Helen, herself, said, “Love came to me, and I was not afraid to marry the man I loved because of his color.” This said, it’s true that Frederick did have an affair (with a white woman) that lasted 26 years, before marrying Helen. So, we know he doesn’t have the greatest moral compass. (Yikes.) But today, we celebrate his marriage to Helen; a day when he set aside a younger, more careless version of himself and married for love, and for a more united America.

Sir Seretse Khama and Ruth Williams Khama

Sir Seretse and Lady Khama at their daughters wedding. 25/12/72. © Sunday Times.

Prince Seretse Khama was the son of the Chief of the Bangwato tribe in modern-day Botswana. When Seretse’s father died, his uncle sent him to London to continue his studies before becoming Chief. It was there in London that Seretse met Ruth Williams; a white American mathematician. The two married only one year later in 1948. This caused a spike of outrage on all sides. The apartheid government of South Africa was furious, especially the tribal elders, as was Ruth’s family. Eventually, Seretse’s tribe declared him “unfit” to take his father’s place as Chief and ex-communicated him from the tribe. His uncle said, “If he brings his white wife here, I will fight him to the death.” Ruth’s father kicked her out of the house. The British government even tried to stop the wedding. But when that didn’t work, Botswana forbade Seretse to return home with his wife.

Ruth and Seretse felt there was nothing left for them to do but to find their own path. Seretse gave up his place on the throne. Ruth found a place for them to stay in peace, and there they stayed for eight years.
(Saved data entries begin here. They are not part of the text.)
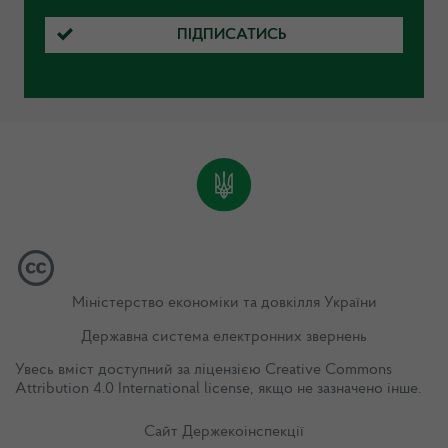
ПІДПИСАТИСЬ
Міністерство економіки та довкілля України
Державна система електронних звернень
Увесь вміст доступний за ліцензією
Creative Commons
Attribution 4.0 International license
, якщо не зазначено інше.
Сайт Держекоінспекції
But in 1961, Seretse founded the Nationalist Bechuanaland Democratic Party and became Prime Minister of Bechuanaland. And when Botswana gained its independence in 1966, Seretse became the country’s first president! He was officially named President Seretse Khama…and Ruth became the First Lady. Records show that Ruth was a very active and influential First Lady. Queen Elizabeth II even knighted Seretse, naming him, “Knight Commander of the Most Excellent Order of the British Empire”. It seemed only then that some began to deem their marriage legitimate…and perhaps even acceptable. Their marriage is said to have inspired the film, A Marriage of Inconvenience and the book, Colour Bar.

Here’s one more picture of them because I think it’s badass.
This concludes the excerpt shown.